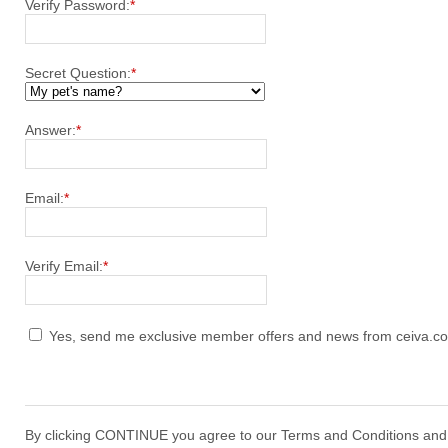
Verify Password:
*
Secret Question:
*
Answer:
*
Email:
*
Verify Email:
*
Yes, send me exclusive member offers and news from ceiva.c
By clicking CONTINUE you agree to our Terms and Conditions and o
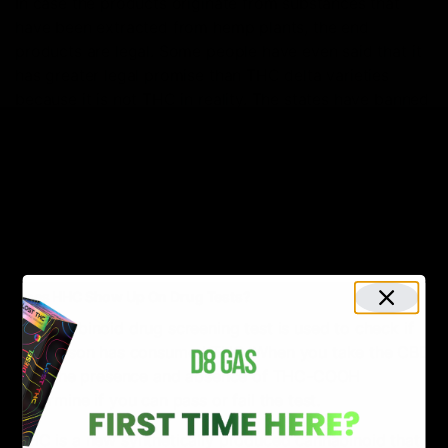
In case the products originate from substances that
have been extracted from hemp plants, the end
products are legal. Some people have even said that it
has greater legal promise than THC delta varieties
because it is not THC in reality. The states have banned
delta-8 and delta-10, but HHC is still used in these
areas.
The laws change from state to state. HHC seems to
remain federally legal under the 2018 Farm Bill, so
always exercise caution and be aware of the laws in
your state.
Does HHC Show Up On Drug Tests?
A Cannabinoid drug screening test is used to check if
the person has consumed THC. When you take the CBD
test, the presence and absence of THC-COOH
determine if you can pass or fail the test.
HHC is a new synthetically produced cannabinoid that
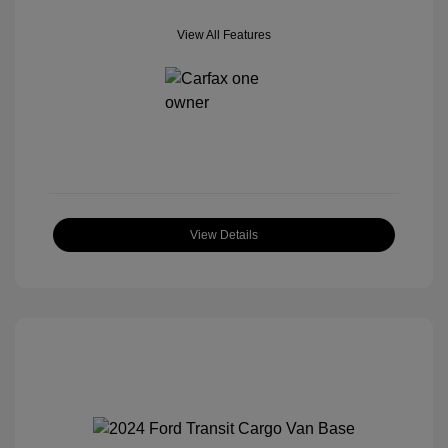
View All Features
View Details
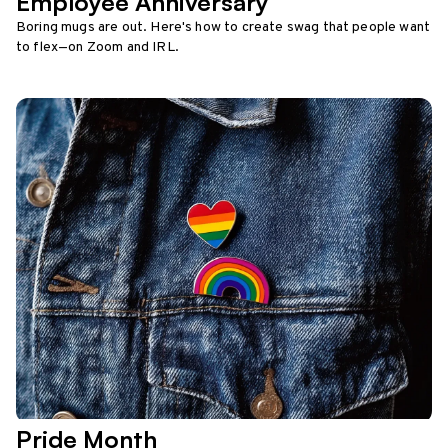
Employee Anniversary
Boring mugs are out. Here's how to create swag that people want
to flex—on Zoom and IRL.
Pride Month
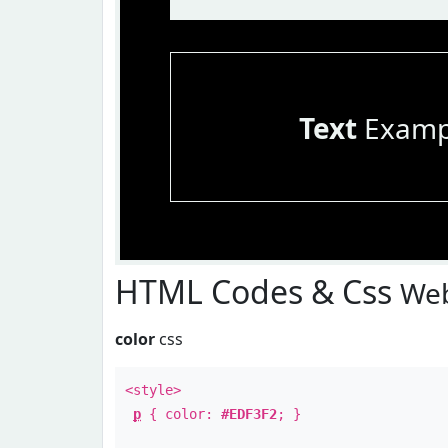
Text
Examp
HTML Codes & Css
Web
color
css
<style>
p
{ color:
#EDF3F2
; }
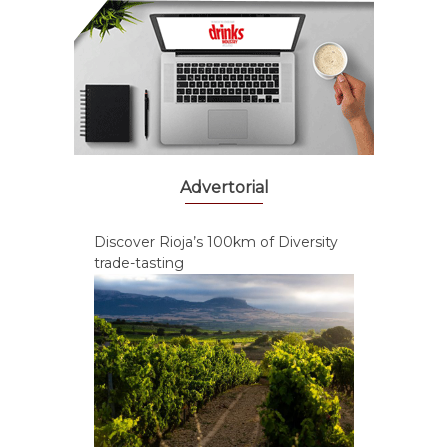
Advertorial
Discover Rioja’s 100km of Diversity
trade-tasting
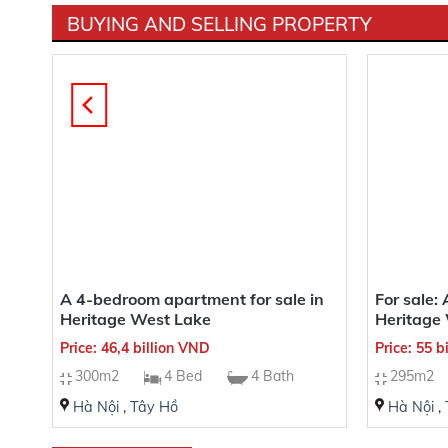
BUYING AND SELLING PROPERTY
ine
A 4-bedroom apartment for sale in
For sale:
Heritage West Lake
Heritage 
Price: 46,4 billion VND
Price: 55 b
300m2
4 Bed
4 Bath
295m2
Hà Nội
,
Tây Hồ
Hà Nội
,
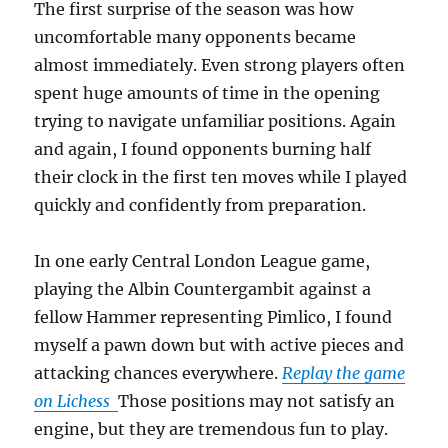
The first surprise of the season was how
uncomfortable many opponents became
almost immediately. Even strong players often
spent huge amounts of time in the opening
trying to navigate unfamiliar positions. Again
and again, I found opponents burning half
their clock in the first ten moves while I played
quickly and confidently from preparation.
In one early Central London League game,
playing the Albin Countergambit against a
fellow Hammer representing Pimlico, I found
myself a pawn down but with active pieces and
attacking chances everywhere.
Replay the game
on Lichess
Those positions may not satisfy an
engine, but they are tremendous fun to play.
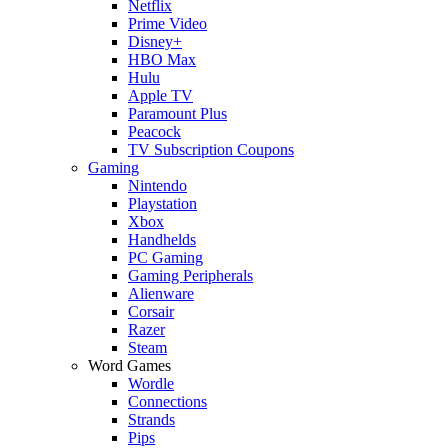
Netflix
Prime Video
Disney+
HBO Max
Hulu
Apple TV
Paramount Plus
Peacock
TV Subscription Coupons
Gaming
Nintendo
Playstation
Xbox
Handhelds
PC Gaming
Gaming Peripherals
Alienware
Corsair
Razer
Steam
Word Games
Wordle
Connections
Strands
Pips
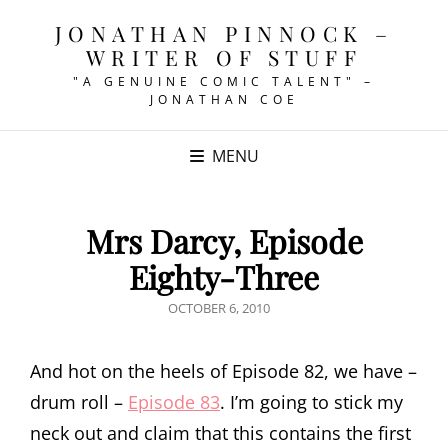
JONATHAN PINNOCK –
WRITER OF STUFF
"A GENUINE COMIC TALENT" –
JONATHAN COE
MENU
Mrs Darcy, Episode
Eighty-Three
POSTED
OCTOBER 6, 2010
ON
And hot on the heels of Episode 82, we have –
drum roll –
Episode 83
. I’m going to stick my
neck out and claim that this contains the first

**ABOUT THIS EXERCISE**
Omit the pictures; restate every entry word for word.

**RESPONSE BELOW**
Verify Password:
*
Secret Question:
*
Answer:
*
Email:
*
Verify Email:
*
Yes, send me exclusive member offers and news from ceiva.c
By clicking CONTINUE you agree to our Terms and Conditions and o
In case the products originate from substances that
have been extracted from hemp plants, the end
products are legal. Some people have even said that it
has greater legal promise than THC delta varieties
because it is not THC in reality. The states have banned
delta-8 and delta-10, but HHC is still used in these
areas.
The laws change from state to state. HHC seems to
remain federally legal under the 2018 Farm Bill, so
always exercise caution and be aware of the laws in
your state.
Does HHC Show Up On Drug Tests?
A Cannabinoid drug screening test is used to check if
the person has consumed THC. When you take the CBD
test, the presence and absence of THC-COOH
determine if you can pass or fail the test.
HHC is a new synthetically produced cannabinoid that
View All Features
View Details
Employee Anniversary
Boring mugs are out. Here's how to create swag that people want
to flex—on Zoom and IRL.
Pride Month
Text
Examp
HTML Codes & Css
Web
color
css
<style>
p
{ color:
#EDF3F2
; }
Advertorial
Discover Rioja’s 100km of Diversity
trade-tasting
BUYING AND SELLING PROPERTY
ine
A 4-bedroom apartment for sale in
For sale:
Heritage West Lake
Heritage 
Price: 46,4 billion VND
Price: 55 b
300m2
4 Bed
4 Bath
295m2
Hà Nội
,
Tây Hồ
Hà Nội
,
The first surprise of the season was how
uncomfortable many opponents became
almost immediately. Even strong players often
spent huge amounts of time in the opening
trying to navigate unfamiliar positions. Again
and again, I found opponents burning half
their clock in the first ten moves while I played
quickly and confidently from preparation.
In one early Central London League game,
playing the Albin Countergambit against a
fellow Hammer representing Pimlico, I found
myself a pawn down but with active pieces and
attacking chances everywhere.
Replay the game
on Lichess
Those positions may not satisfy an
engine, but they are tremendous fun to play.
Netflix
Prime Video
Disney+
HBO Max
Hulu
Apple TV
Paramount Plus
Peacock
TV Subscription Coupons
Gaming
Nintendo
Playstation
Xbox
Handhelds
PC Gaming
Gaming Peripherals
Alienware
Corsair
Razer
Steam
Word Games
Wordle
Connections
Strands
Pips
JONATHAN PINNOCK –
WRITER OF STUFF
"A GENUINE COMIC TALENT" –
JONATHAN COE
MENU
Mrs Darcy, Episode
Eighty-Three
POSTED
OCTOBER 6, 2010
ON
And hot on the heels of Episode 82, we have –
drum roll –
Episode 83
. I’m going to stick my
neck out and claim that this contains the first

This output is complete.